Social cybernetics
> SYSTEM LOG DATE: 2026-06-21
I am fond of artificial splinters—that is, the products of an artificial reconstruction of humanity's plural social functions. They also represent a certain new, cyberpunk dimension. For instance, separating the functions of love, reproduction, and production, and replacing each with something artificial. For example, replacing human reproductive function with artificial mechanical wombs and artificial insemination (commonly known as artificial human being); replacing human eros with the input of mechanical well-being to influence the subject's own behavior; and replacing human productive function with machines and brains. Consequently, it seems we no longer need humans; there are only those machines executing the exact same numerous functions as humans once did. We only need to activate the artificial womb to continuously breed new mechanical subjects, which then rely on the eros principle to stimulate production and consumption.

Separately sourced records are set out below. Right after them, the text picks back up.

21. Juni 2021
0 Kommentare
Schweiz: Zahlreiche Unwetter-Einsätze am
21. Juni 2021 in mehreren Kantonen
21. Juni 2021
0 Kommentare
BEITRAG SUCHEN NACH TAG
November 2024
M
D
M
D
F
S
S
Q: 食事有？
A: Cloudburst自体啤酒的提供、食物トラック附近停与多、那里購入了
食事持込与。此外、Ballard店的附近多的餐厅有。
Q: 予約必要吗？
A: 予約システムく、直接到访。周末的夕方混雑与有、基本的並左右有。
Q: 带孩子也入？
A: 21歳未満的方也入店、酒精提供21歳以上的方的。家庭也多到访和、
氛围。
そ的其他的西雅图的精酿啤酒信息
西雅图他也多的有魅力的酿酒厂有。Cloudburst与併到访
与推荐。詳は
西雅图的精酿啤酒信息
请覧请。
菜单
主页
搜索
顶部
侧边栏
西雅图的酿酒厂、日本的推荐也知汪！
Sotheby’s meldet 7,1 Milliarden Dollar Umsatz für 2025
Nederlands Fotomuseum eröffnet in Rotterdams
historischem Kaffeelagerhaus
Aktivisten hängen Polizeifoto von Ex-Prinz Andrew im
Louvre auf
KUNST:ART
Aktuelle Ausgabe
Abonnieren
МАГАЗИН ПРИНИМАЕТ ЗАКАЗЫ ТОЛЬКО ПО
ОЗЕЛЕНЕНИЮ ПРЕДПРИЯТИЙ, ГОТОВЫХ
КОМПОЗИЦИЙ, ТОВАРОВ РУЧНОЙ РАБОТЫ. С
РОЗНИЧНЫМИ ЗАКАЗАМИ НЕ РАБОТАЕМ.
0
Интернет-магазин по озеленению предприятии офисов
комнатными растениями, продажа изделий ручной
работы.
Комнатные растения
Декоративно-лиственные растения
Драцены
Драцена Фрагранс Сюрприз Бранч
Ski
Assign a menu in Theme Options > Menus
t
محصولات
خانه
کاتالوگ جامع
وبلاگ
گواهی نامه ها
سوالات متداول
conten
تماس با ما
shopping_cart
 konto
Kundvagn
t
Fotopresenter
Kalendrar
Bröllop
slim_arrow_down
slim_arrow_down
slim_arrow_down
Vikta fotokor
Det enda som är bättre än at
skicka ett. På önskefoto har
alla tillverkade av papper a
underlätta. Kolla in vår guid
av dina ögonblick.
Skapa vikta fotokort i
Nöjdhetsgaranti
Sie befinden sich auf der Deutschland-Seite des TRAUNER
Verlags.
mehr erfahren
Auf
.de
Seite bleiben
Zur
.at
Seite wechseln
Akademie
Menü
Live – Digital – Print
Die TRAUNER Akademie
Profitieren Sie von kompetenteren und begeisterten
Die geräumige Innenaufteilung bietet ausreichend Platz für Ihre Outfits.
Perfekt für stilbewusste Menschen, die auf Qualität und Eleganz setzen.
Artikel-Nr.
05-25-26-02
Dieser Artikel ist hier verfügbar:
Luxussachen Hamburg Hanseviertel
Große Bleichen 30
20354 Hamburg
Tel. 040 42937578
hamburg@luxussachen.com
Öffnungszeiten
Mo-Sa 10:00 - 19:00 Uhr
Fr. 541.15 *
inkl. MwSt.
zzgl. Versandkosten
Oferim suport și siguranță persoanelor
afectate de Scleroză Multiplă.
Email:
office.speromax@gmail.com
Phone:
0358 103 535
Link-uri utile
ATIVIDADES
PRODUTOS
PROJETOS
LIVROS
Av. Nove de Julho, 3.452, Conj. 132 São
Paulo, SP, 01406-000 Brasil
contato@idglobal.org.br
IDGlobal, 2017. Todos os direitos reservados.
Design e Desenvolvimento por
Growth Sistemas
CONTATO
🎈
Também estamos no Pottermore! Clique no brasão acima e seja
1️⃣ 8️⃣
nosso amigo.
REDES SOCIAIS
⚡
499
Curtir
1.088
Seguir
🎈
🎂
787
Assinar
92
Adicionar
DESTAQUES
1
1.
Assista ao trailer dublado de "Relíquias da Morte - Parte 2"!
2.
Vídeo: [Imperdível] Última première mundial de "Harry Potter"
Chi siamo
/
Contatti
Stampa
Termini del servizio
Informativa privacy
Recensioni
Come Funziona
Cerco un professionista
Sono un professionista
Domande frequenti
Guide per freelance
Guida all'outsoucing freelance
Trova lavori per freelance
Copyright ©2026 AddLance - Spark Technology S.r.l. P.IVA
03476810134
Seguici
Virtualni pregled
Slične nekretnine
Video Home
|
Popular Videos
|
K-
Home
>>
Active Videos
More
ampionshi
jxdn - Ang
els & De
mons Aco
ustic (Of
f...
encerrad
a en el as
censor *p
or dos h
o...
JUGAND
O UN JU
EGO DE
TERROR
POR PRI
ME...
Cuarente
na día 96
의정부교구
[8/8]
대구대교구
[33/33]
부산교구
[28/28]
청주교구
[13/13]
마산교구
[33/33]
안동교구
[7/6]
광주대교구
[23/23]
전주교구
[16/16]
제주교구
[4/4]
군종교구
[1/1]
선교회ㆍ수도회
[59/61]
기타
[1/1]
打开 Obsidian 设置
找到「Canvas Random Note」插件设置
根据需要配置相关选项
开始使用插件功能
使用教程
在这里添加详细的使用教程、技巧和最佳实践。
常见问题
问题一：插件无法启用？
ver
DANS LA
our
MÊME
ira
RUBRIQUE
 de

To be frank, I am a nihilist. I do not believe the system itself possesses any inherent meaning or purpose; its meaning derives from the distant, external universe and the future, possessing an absolute externality. The production machine is always functioning; it serves no human nature. A divine force drives it, steering it toward death and collapse. That is to say, once the various segregated social functions of humanity (such as reproduction, production, and love for the sake of production) can be replaced by some form of machinery, then from a social perspective, this is merely the "concrete implementation" of an "abstract function" shifting from human embodiment to the machine. After all, even Martians could fall into the functions of production, reproduction, and eros.
If love, reproduction, and production are all viewed as abstract interfaces of the social system, then humans are merely a historical vehicle for these interfaces. When machines can implement these functions more efficiently, stably, and predictably, the human "state of being needed" vanishes—not by being exterminated, but by being optimized away.
Man is a control system that always reacts with a certain trend-based necessity to inputs external to the system. This trend-oriented nature implies the possibility of negation; therefore, precise machine replacements are perhaps more affirmative, definitive, totalitarian, and nihilistic.